Nella spettacolo di Jo Clifford si afferma che l’antico testamento è un testo misogino e sessista. Lei che ha rapporto con questo testo?
Come dicevo, l’ho letto e approfondito in età adolescenziale, fino ai 17 anni. Credo sia fondamentale per tutti: ancora ora mi suona strano sentire qualcuno che conosce poco o niente la Bibbia. Per me è imprescindibile per mille motivi, che oggi escludono il motivo religioso, ma non puoi non conoscerla bene se ti interessa vagamente la storia, la letteratura, l’antropologia, l’arte, ecc. Sto pianificando da tempo la ri-lettura della Bibbia (un po’ come faccio ogni tanto con la Divina Commedia: a Dante mi dedico una volta ogni 10-15 anni, non potrei farne a meno, mentre la Bibbia è più impegnativa e purtroppo rimando sempre): questo fa capire quanto mi interessi proprio come grande poema (ho fatto l’esempio della Divina Commedia non a caso) e grande bacino di “cose” che stanno alla base della nostra esistenza attuale: per godermi da una parte la bellezza di un’opera letteraria classica, un fantasy senza età, misogino e sessista certo, ma suggestivamente ipnotico, e dall’altra per rintracciare i fili di un discorso che mi aiuta a comprendere meglio l’oggi sotto tante prospettive, a cominciare da quella di genere.

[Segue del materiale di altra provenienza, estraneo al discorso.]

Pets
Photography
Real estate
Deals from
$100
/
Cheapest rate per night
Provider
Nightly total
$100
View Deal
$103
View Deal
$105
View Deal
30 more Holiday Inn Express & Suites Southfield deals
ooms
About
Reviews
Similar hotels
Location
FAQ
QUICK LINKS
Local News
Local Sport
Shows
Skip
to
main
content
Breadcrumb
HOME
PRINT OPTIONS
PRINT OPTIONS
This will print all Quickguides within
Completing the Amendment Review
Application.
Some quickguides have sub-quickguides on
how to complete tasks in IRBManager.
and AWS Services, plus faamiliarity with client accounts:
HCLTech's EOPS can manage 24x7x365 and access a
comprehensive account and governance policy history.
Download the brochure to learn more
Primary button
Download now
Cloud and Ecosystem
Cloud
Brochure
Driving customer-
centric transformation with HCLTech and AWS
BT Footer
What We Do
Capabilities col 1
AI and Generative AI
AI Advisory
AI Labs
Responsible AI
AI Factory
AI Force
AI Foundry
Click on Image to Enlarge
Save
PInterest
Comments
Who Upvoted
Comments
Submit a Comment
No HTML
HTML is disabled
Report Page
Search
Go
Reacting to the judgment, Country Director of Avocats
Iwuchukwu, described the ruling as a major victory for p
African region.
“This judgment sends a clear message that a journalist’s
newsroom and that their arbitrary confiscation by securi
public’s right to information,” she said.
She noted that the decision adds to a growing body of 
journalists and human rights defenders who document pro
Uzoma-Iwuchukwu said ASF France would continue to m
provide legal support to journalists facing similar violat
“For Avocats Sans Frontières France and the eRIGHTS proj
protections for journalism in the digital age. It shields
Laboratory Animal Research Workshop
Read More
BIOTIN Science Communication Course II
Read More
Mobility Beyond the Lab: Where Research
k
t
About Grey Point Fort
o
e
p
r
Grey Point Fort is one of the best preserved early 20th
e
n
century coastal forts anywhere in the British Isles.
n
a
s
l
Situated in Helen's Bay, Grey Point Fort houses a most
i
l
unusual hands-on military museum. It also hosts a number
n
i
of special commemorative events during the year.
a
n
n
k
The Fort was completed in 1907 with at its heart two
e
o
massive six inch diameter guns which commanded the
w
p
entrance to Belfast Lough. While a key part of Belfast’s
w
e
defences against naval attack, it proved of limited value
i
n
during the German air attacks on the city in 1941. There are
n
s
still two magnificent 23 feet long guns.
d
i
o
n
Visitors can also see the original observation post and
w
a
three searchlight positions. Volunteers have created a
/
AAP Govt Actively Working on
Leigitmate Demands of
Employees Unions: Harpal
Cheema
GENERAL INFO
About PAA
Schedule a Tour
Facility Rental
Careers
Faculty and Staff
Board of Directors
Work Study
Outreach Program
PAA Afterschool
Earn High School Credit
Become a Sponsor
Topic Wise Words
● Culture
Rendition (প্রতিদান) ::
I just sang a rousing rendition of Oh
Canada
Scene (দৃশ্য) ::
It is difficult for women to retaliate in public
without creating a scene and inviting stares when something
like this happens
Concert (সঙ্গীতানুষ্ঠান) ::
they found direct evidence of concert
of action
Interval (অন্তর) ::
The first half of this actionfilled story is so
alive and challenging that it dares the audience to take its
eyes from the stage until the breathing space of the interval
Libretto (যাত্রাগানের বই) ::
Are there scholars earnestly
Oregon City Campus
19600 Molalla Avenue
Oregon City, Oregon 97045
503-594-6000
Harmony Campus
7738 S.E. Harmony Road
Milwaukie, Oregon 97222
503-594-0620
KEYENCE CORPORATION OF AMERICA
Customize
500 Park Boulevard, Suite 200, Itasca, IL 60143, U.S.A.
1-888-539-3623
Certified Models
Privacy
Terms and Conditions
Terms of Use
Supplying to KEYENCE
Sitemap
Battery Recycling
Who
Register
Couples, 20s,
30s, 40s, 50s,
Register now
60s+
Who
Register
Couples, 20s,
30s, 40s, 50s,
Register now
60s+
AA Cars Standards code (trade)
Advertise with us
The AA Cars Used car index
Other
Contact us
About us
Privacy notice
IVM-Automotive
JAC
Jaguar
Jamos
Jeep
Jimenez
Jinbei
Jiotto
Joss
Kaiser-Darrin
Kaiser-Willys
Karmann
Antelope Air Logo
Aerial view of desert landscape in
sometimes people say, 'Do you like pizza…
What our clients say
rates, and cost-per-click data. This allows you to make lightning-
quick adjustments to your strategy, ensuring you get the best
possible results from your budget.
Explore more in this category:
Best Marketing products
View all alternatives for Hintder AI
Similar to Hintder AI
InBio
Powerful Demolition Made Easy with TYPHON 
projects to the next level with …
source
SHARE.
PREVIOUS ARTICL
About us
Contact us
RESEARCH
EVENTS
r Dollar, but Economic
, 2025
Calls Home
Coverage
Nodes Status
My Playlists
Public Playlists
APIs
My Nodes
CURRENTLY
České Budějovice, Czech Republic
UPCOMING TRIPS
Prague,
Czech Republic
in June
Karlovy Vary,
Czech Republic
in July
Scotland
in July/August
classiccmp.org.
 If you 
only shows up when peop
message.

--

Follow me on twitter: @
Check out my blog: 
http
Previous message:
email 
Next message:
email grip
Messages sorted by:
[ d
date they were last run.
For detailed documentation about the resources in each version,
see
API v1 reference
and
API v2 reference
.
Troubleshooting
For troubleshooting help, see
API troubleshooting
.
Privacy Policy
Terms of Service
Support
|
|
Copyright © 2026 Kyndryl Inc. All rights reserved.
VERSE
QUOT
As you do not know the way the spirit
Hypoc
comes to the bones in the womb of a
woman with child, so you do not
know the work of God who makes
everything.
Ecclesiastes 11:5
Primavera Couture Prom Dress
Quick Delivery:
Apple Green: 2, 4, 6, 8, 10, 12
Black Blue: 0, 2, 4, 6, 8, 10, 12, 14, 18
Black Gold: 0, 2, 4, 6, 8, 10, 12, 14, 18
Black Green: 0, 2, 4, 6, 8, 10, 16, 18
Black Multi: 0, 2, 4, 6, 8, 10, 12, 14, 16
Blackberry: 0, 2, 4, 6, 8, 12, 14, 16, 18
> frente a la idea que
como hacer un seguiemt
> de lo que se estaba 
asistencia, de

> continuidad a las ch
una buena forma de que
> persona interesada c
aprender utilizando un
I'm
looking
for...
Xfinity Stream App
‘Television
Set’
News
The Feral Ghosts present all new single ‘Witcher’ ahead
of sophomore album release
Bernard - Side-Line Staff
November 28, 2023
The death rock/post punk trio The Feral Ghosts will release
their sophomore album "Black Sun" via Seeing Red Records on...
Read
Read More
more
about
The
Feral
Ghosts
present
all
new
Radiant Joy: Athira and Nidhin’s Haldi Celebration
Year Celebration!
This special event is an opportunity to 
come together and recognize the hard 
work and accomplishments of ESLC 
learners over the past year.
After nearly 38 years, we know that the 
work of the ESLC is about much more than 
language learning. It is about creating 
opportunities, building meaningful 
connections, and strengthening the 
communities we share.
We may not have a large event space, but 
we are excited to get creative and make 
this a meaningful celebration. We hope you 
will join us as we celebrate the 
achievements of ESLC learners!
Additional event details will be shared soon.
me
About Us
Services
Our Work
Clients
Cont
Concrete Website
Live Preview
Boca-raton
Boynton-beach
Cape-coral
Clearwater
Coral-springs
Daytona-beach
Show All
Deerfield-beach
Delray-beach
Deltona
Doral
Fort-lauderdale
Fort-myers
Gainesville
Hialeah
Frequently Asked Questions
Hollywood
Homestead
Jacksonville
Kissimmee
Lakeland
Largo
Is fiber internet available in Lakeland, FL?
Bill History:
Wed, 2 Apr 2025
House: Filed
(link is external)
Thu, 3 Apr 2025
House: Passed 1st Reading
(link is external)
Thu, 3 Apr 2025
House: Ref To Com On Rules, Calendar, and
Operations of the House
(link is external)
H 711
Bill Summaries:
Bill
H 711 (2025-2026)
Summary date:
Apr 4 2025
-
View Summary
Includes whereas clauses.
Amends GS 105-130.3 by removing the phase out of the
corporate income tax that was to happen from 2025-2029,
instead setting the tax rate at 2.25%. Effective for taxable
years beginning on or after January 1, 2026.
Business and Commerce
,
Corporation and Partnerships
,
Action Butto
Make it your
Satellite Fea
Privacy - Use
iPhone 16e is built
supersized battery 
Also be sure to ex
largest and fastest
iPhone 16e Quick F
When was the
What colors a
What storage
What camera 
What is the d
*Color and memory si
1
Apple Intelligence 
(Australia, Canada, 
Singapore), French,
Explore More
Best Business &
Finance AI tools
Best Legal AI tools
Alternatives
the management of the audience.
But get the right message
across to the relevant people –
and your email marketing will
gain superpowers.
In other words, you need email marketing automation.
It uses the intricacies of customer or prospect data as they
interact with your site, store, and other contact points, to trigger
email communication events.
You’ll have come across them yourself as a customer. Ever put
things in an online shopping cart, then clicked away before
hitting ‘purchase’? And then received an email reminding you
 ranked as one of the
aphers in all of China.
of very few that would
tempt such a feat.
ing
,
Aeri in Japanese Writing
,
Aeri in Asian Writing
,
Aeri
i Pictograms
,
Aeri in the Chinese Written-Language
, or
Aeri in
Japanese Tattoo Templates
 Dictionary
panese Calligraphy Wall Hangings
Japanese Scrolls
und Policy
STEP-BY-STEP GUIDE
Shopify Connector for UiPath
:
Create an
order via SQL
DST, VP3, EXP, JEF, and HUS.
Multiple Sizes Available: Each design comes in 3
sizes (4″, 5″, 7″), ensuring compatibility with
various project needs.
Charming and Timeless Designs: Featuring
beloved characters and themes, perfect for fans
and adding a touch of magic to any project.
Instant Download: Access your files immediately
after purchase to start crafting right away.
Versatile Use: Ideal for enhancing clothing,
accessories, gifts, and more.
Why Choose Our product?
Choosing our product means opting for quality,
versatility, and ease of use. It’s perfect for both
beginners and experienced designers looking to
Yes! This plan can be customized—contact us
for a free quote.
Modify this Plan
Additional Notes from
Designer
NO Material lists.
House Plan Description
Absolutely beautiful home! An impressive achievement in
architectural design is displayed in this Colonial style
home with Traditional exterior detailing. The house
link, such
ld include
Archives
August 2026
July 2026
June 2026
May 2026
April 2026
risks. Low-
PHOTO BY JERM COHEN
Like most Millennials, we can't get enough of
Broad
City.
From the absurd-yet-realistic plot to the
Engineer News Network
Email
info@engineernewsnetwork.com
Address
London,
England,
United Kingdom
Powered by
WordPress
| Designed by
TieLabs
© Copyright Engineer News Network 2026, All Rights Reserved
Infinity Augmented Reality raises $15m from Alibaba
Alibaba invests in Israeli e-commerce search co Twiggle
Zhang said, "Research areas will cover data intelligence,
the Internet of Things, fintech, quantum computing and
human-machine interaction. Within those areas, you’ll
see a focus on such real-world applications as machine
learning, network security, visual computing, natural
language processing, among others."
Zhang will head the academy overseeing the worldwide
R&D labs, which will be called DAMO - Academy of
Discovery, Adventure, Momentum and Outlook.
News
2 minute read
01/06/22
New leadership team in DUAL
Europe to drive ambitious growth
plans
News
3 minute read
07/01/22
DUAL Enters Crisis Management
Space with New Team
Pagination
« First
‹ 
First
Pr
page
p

Cosa si augura che avvenga per il futuro in termini di parità di genere e di liberazione sessuale?
Francamente non saprei indicare qualcosa di preciso. So solo che l’obiettivo è fare in modo che questa domanda non abbia più senso. Ma so anche che la parità di genere e la liberazione sessuale, proprio per il fatto di essere concepiti come concetti, fanno parte di un humus culturale che è quello della nostra cultura occidentale, pertanto parziale e storica. Insomma, appartengono a un percorso e probabilmente non ne rappresentano l’obiettivo finale. La storia non è la corsa verso un obiettivo, ma un concatenarsi di situazioni contraddittorie. Puntiamo alla parità di genere e alla liberazione sessuale, ma con la consapevolezza che forse il senso della vera libertà e del vero rispetto potrebbe anche essere altrove.